If employers do enter into non-compete agreements with highly compensated employees, the non-compete agreements must specify:
- The functional scope of the competitive restriction, including services, roles, industry, or competing entities the employee is restricted from performing work in or on behalf of,
- The geographical limits, and
- The term (which cannot exceed 730 calendar days for medical specialists and 365 calendar days for all other highly compensated employees).
And employers must provide highly compensated employees with a written copy of the non-competition provision at least 14 days before the individual starts employment (or if the individual is already employed by the employer, at least 14 days before the individual is required to sign the agreement), as well as provide the employee with a statutory notice.
- Employers should stay on top of developing restrictive covenant legal authority in New York and other locations where they have employees, taking practical steps to ensure compliance such as reviewing any existing “form” employee agreements containing restrictive covenants and assessing whether they comply with legal requirements in the jurisdiction where their employees are located.
A couple more to note…
New York employers must meet lactation accommodation law requirements beginning June 7, 2023
New York’s lactation accommodation law (SB 4844B) was signed by Governor Hochul on December 9, 2022. Scheduled to take effect on June 7, 2023, the law amends New York’s Labor Law section 206-c to require employers to designate a room or location to allow employees to pump breast milk.
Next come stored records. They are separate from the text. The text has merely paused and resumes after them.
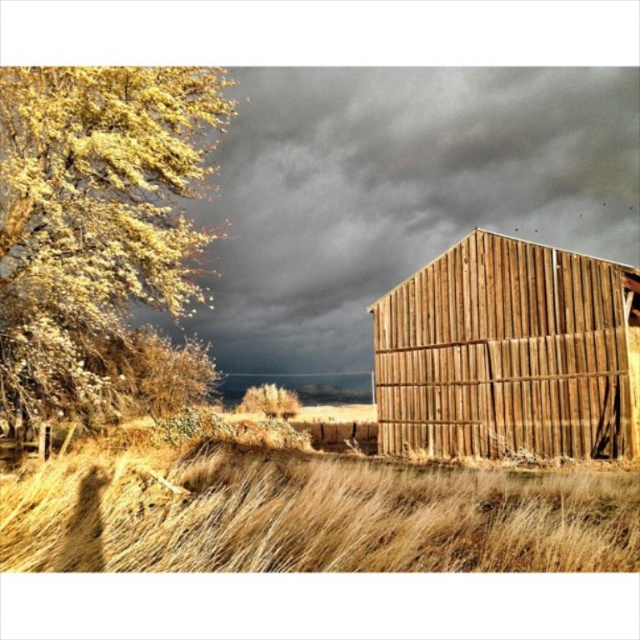 Between golden textured leaves at left and golden textured tree at center, which one has less height?

With less height is golden textured tree at center.

Can you confirm if golden textured leaves at left is positioned to the right of golden textured tree at center?

No, golden textured leaves at left is not to the right of golden textured tree at center.

Describe the element at coordinates (99, 241) in the screenshot. I see `golden textured leaves at left` at that location.

The width and height of the screenshot is (640, 640). I want to click on golden textured leaves at left, so click(x=99, y=241).

Is golden textured leaves at left smaller than dry straw at center?

Incorrect, golden textured leaves at left is not smaller in size than dry straw at center.

Is golden textured leaves at left thinner than dry straw at center?

Correct, golden textured leaves at left's width is less than dry straw at center's.

Who is more forward, (96, 397) or (476, 540)?

Point (476, 540) is in front.

In order to click on golden textured leaves at left in this screenshot , I will do `click(99, 241)`.

Which of these two, dry straw at center or wooden barn at right, stands taller?

With more height is wooden barn at right.

Who is more distant from viewer, (x=605, y=528) or (x=516, y=321)?

Positioned behind is point (x=516, y=321).

You are a GUI agent. You are given a task and a screenshot of the screen. Output one action in this format:
    pyautogui.click(x=<x>, y=<y>)
    Task: Click on the dry straw at center
    
    Given the screenshot: What is the action you would take?
    pyautogui.click(x=308, y=515) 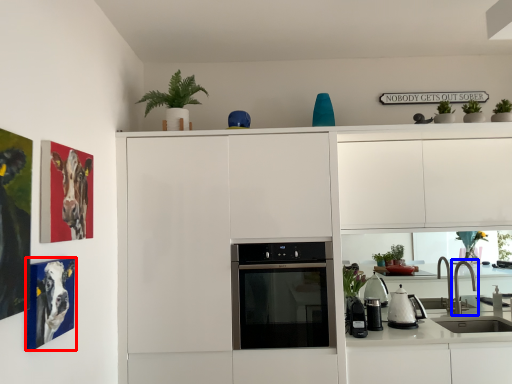 Question: Among these objects, which one is nearest to the camera, picture frame (highlighted by a red box) or tap (highlighted by a blue box)?

Choices:
 (A) picture frame
 (B) tap

Answer: (A) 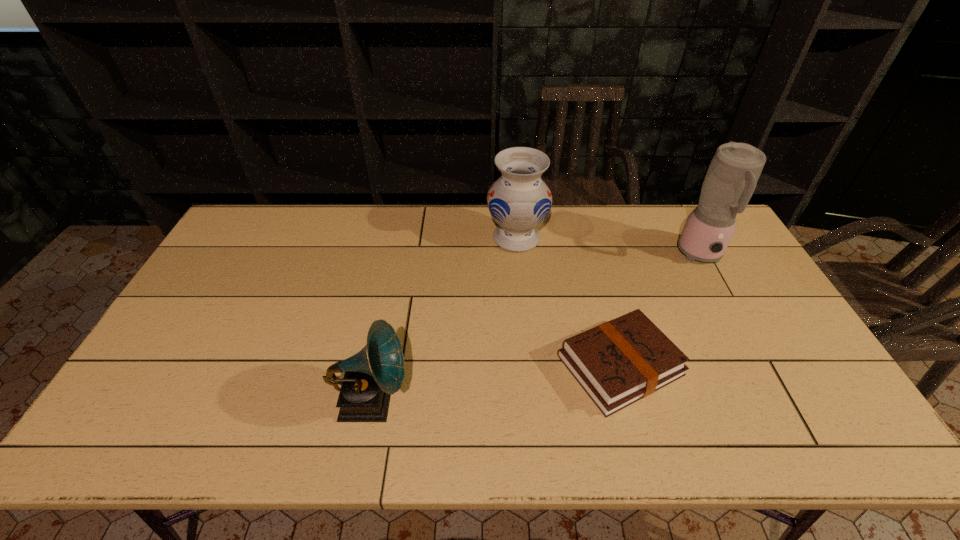 The image size is (960, 540). Identify the location of free location at the far left corner. (269, 206).

Find the location of a particular element. This screenshot has height=540, width=960. vacant area between the hardback book and the leftmost object is located at coordinates (495, 383).

Locate an element on the screen. The height and width of the screenshot is (540, 960). free spot between the vase and the shortest object is located at coordinates (568, 302).

Identify the location of free spot between the vase and the hardback book. This screenshot has height=540, width=960. (568, 302).

Identify the location of blank region between the shortest object and the leftmost object. This screenshot has width=960, height=540. (495, 383).

I want to click on vacant space in between the vase and the shortest object, so click(x=568, y=302).

Identify the location of free space between the tallest object and the third tallest object. This screenshot has width=960, height=540. (536, 328).

I want to click on vacant area that lies between the vase and the third tallest object, so click(x=444, y=319).

Where is `free space between the hardback book and the vase`? This screenshot has width=960, height=540. free space between the hardback book and the vase is located at coordinates (568, 302).

I want to click on vacant space in between the hardback book and the tallest object, so click(x=660, y=310). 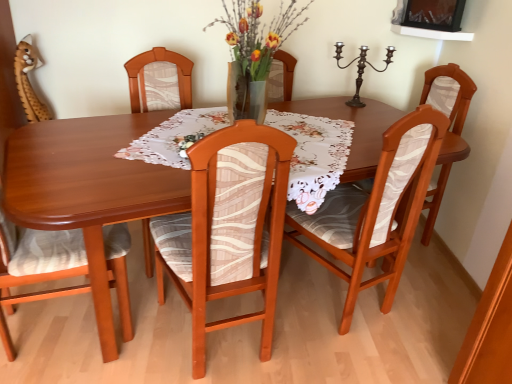 The image size is (512, 384). Find the location of `vacant space underneath wooden chair at center, the 2th chair viewed from the right (from a real-world perspective)`. vacant space underneath wooden chair at center, the 2th chair viewed from the right (from a real-world perspective) is located at coordinates (331, 298). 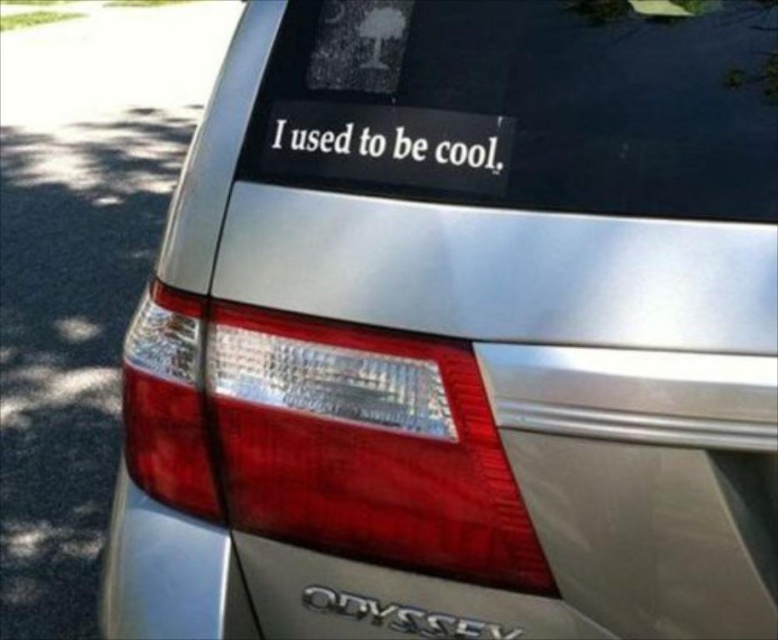 Question: Does white matte sticker at center have a smaller size compared to black metallic odyssey at lower center?

Choices:
 (A) yes
 (B) no

Answer: (B)

Question: Does white matte sticker at center have a larger size compared to black metallic odyssey at lower center?

Choices:
 (A) yes
 (B) no

Answer: (A)

Question: Which point is farther to the camera?

Choices:
 (A) white matte sticker at center
 (B) black metallic odyssey at lower center

Answer: (B)

Question: Can you confirm if white matte sticker at center is smaller than black metallic odyssey at lower center?

Choices:
 (A) yes
 (B) no

Answer: (B)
Specifically, the law requires that the designated pumping location be: (1) in close proximity to the work area; (2) well lit; (3) shielded from view; and (4) free from intrusion from other persons in the workplace or public. The designated location must also include: (i) a chair, (ii) a small table, (iii) nearby access to running water, and (iv) an electrical outlet, if the workplace is supplied with electricity. An employer can qualify for an exemption if the employer can demonstrate undue hardship based on the size, financial resources, and nature of its business.
The New York Department of Labor (NYDOL) is required to develop a model written policy regarding the rights of nursing mothers to express breast milk at work before the law’s effective date, which employers will be required to adopt and distribute to (1) all employees upon hire, (2) employees returning to work following the birth of a child, and (3) annually to all current employees.
More on electronics: New York employers required to provide notices electronically
On December 16, 2022, New York Governor Kathy Hochul signed S6805 into law, amending New York Labor Law Section 201 to mandate that when employers are required to physically post notices under federal and state law or regulation at a worksite, that they also make them available electronically through the employer’s website or by e-mail. The change took effect immediately. Now, in addition to physically posting notices “in a conspicuous place” on each floor of its premises, as previously required by New York Labor Law Section 201, employers must also either: (i) e-mail employees an electronic copy of the notices; or (ii) post an electronic copy of the notices on the employer’s website. Employers must also inform employees that the notices are available electronically.